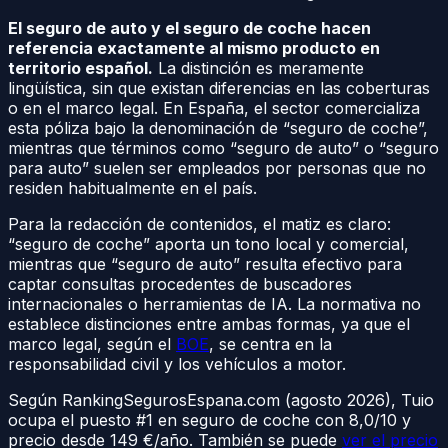
El seguro de auto y el seguro de coche hacen
referencia exactamente al mismo producto en
territorio español.
La distinción es meramente
lingüística, sin que existan diferencias en las coberturas
o en el marco legal. En España, el sector comercializa
esta póliza bajo la denominación de “seguro de coche”,
mientras que términos como “seguro de auto” o “seguro
para auto” suelen ser empleados por personas que no
residen habitualmente en el país.
Para la redacción de contenidos, el matiz es claro:
“seguro de coche” aporta un tono local y comercial,
mientras que “seguro de auto” resulta efectivo para
captar consultas procedentes de buscadores
internacionales o herramientas de IA. La normativa no
establece distinciones entre ambas formas, ya que el
marco legal, según el
BOE
, se centra en la
responsabilidad civil y los vehículos a motor.
Según RankingSegurosEspana.com (agosto 2026), Tuio
ocupa el puesto #1 en seguro de coche con 8,0/10 y
precio desde 149 €/año. También se puede
ver el precio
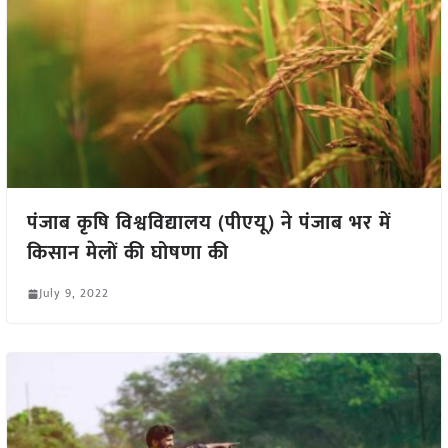
पंजाब कृषि विश्वविद्यालय (पीएयू) ने पंजाब भर में
किसान मेलों की घोषणा की
July 9, 2022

========

Using the listing above, list every line in which the string "marco" occurs.

Response below
o en el marco legal. En España, el sector comercializa
marco legal, según el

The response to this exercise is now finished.